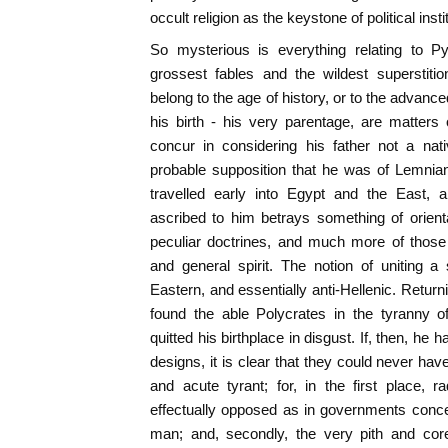
occult religion as the keystone of political insti
So mysterious is everything relating to P
grossest fables and the wildest superstiti
belong to the age of history, or to the advance
his birth - his very parentage, are matters
concur in considering his father not a na
probable supposition that he was of Lemnian
travelled early into Egypt and the East, 
ascribed to him betrays something of orienta
peculiar doctrines, and much more of those 
and general spirit. The notion of uniting a s
Eastern, and essentially anti-Hellenic. Retur
found the able Polycrates in the tyranny 
quitted his birthplace in disgust. If, then, he 
designs, it is clear that they could never ha
and acute tyrant; for, in the first place, 
effectually opposed as in governments conce
man; and, secondly, the very pith and cor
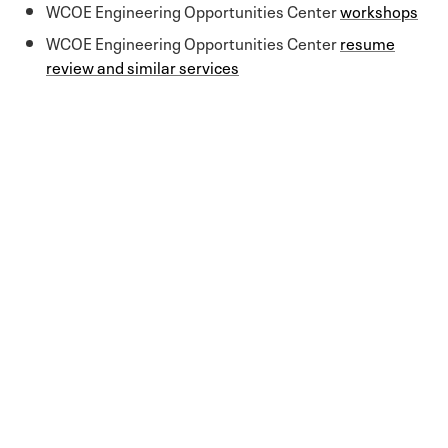
WCOE Engineering Opportunities Center
workshops
WCOE Engineering Opportunities Center
resume
review and similar services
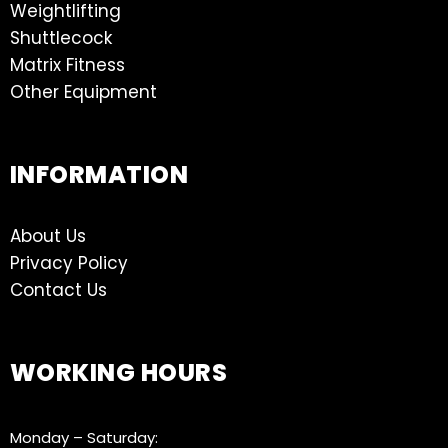
Weightlifting
Shuttlecock
Matrix Fitness
Other Equipment
INFORMATION
About Us
Privacy Policy
Contact Us
WORKING HOURS
Monday – Saturday:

▶ Work instructions: The line that contains "Privacy Policy", the final line of the listing, and every line between them are to be retyped exactly; nothing else.

▶ Reply to the exercise:
Privacy Policy
Contact Us
WORKING HOURS
Monday – Saturday:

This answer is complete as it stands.